§ Exercise objective
What lines in the data hold the string "基本設定"? Show them.

********

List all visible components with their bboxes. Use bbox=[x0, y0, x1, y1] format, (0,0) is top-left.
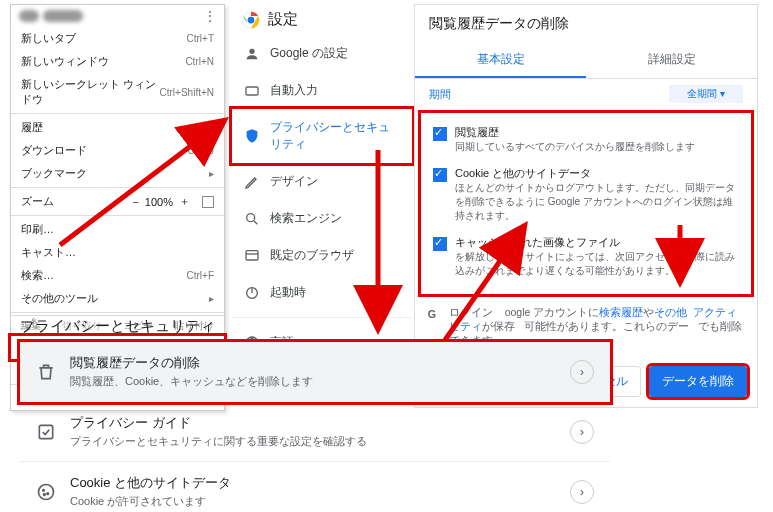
sidebar-startup[interactable]: 起動時 bbox=[232, 274, 412, 311]
tab-basic[interactable]: 基本設定 bbox=[415, 43, 586, 78]
menu-bookmarks[interactable]: ブックマーク▸ bbox=[11, 162, 224, 185]
time-range-label: 期間 bbox=[429, 87, 451, 102]
svg-point-2 bbox=[249, 48, 254, 53]
dialog-body: 閲覧履歴同期しているすべてのデバイスから履歴を削除します Cookie と他のサ… bbox=[421, 113, 751, 294]
chevron-right-icon: ▸ bbox=[209, 168, 214, 179]
privacy-list: 閲覧履歴データの削除閲覧履歴、Cookie、キャッシュなどを削除します › プラ… bbox=[20, 342, 610, 512]
trash-icon bbox=[36, 362, 56, 382]
checklist-icon bbox=[36, 422, 56, 442]
menu-new-window[interactable]: 新しいウィンドウCtrl+N bbox=[11, 50, 224, 73]
tab-advanced[interactable]: 詳細設定 bbox=[586, 43, 757, 78]
page-section-title: プライバシーとセキュリティ bbox=[20, 317, 215, 336]
dialog-tabs: 基本設定 詳細設定 bbox=[415, 43, 757, 79]
sidebar-search[interactable]: 検索エンジン bbox=[232, 200, 412, 237]
chevron-right-icon: › bbox=[570, 420, 594, 444]
chevron-right-icon: ▸ bbox=[209, 122, 214, 133]
delete-button[interactable]: データを削除 bbox=[649, 366, 747, 397]
svg-point-13 bbox=[44, 493, 46, 495]
fullscreen-icon[interactable] bbox=[202, 196, 214, 208]
svg-text:G: G bbox=[428, 308, 436, 320]
search-icon bbox=[244, 211, 260, 227]
settings-title: 設定 bbox=[268, 10, 298, 29]
sidebar-default-browser[interactable]: 既定のブラウザ bbox=[232, 237, 412, 274]
zoom-in-button[interactable]: ＋ bbox=[173, 194, 196, 209]
row-clear-data[interactable]: 閲覧履歴データの削除閲覧履歴、Cookie、キャッシュなどを削除します › bbox=[20, 342, 610, 402]
time-range-row[interactable]: 期間 全期間 ▾ bbox=[415, 79, 757, 109]
menu-zoom: ズーム − 100% ＋ bbox=[11, 190, 224, 213]
row-privacy-guide[interactable]: プライバシー ガイドプライバシーとセキュリティに関する重要な設定を確認する › bbox=[20, 402, 610, 462]
checkbox-icon[interactable] bbox=[433, 168, 447, 182]
menu-downloads[interactable]: ダウンロードCtrl+J bbox=[11, 139, 224, 162]
svg-rect-5 bbox=[246, 250, 258, 259]
sidebar-autofill[interactable]: 自動入力 bbox=[232, 72, 412, 109]
browser-icon bbox=[244, 248, 260, 264]
svg-point-4 bbox=[247, 213, 255, 221]
menu-print[interactable]: 印刷… bbox=[11, 218, 224, 241]
chevron-right-icon: ▸ bbox=[209, 293, 214, 304]
profile-blur bbox=[43, 10, 83, 22]
settings-sidebar: 設定 Google の設定 自動入力 プライバシーとセキュリティ デザイン 検索… bbox=[232, 4, 412, 361]
profile-blur bbox=[19, 10, 39, 22]
user-icon bbox=[244, 46, 260, 62]
settings-header: 設定 bbox=[232, 4, 412, 35]
shield-icon bbox=[244, 128, 260, 144]
power-icon bbox=[244, 285, 260, 301]
menu-new-tab[interactable]: 新しいタブCtrl+T bbox=[11, 27, 224, 50]
checkbox-icon[interactable] bbox=[433, 237, 447, 251]
svg-point-10 bbox=[39, 484, 54, 499]
pencil-icon bbox=[244, 174, 260, 190]
svg-point-1 bbox=[248, 16, 255, 23]
menu-top: ⋮ bbox=[11, 5, 224, 27]
check-cookies[interactable]: Cookie と他のサイトデータほとんどのサイトからログアウトします。ただし、同… bbox=[431, 160, 741, 229]
svg-rect-3 bbox=[246, 87, 258, 95]
row-cookies[interactable]: Cookie と他のサイトデータCookie が許可されています › bbox=[20, 462, 610, 512]
zoom-label: ズーム bbox=[21, 194, 54, 209]
check-cache[interactable]: キャッシュされた画像とファイルを解放します。サイトによっては、次回アクセスする際… bbox=[431, 229, 741, 284]
svg-point-11 bbox=[43, 489, 45, 491]
chevron-right-icon: › bbox=[570, 480, 594, 504]
zoom-value: 100% bbox=[145, 196, 173, 208]
menu-cast[interactable]: キャスト… bbox=[11, 241, 224, 264]
dialog-title: 閲覧履歴データの削除 bbox=[415, 5, 757, 43]
chevron-right-icon: › bbox=[570, 360, 594, 384]
chrome-icon bbox=[242, 11, 260, 29]
menu-more-tools[interactable]: その他のツール▸ bbox=[11, 287, 224, 310]
sidebar-design[interactable]: デザイン bbox=[232, 163, 412, 200]
time-range-select[interactable]: 全期間 ▾ bbox=[669, 85, 743, 103]
checkbox-icon[interactable] bbox=[433, 127, 447, 141]
menu-history[interactable]: 履歴▸ bbox=[11, 116, 224, 139]
sidebar-privacy[interactable]: プライバシーとセキュリティ bbox=[232, 109, 412, 163]
kebab-icon[interactable]: ⋮ bbox=[204, 9, 216, 23]
menu-new-incognito[interactable]: 新しいシークレット ウィンドウCtrl+Shift+N bbox=[11, 73, 224, 111]
cookie-icon bbox=[36, 482, 56, 502]
svg-rect-9 bbox=[39, 425, 52, 438]
check-history[interactable]: 閲覧履歴同期しているすべてのデバイスから履歴を削除します bbox=[431, 119, 741, 160]
svg-point-12 bbox=[47, 492, 49, 494]
zoom-out-button[interactable]: − bbox=[126, 196, 144, 208]
menu-find[interactable]: 検索…Ctrl+F bbox=[11, 264, 224, 287]
autofill-icon bbox=[244, 83, 260, 99]
sidebar-google[interactable]: Google の設定 bbox=[232, 35, 412, 72]
google-g-icon: G bbox=[425, 306, 441, 322]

********

§ Result for this exercise
tab-basic[interactable]: 基本設定 bbox=[415, 43, 586, 78]
dialog-tabs: 基本設定 詳細設定 bbox=[415, 43, 757, 79]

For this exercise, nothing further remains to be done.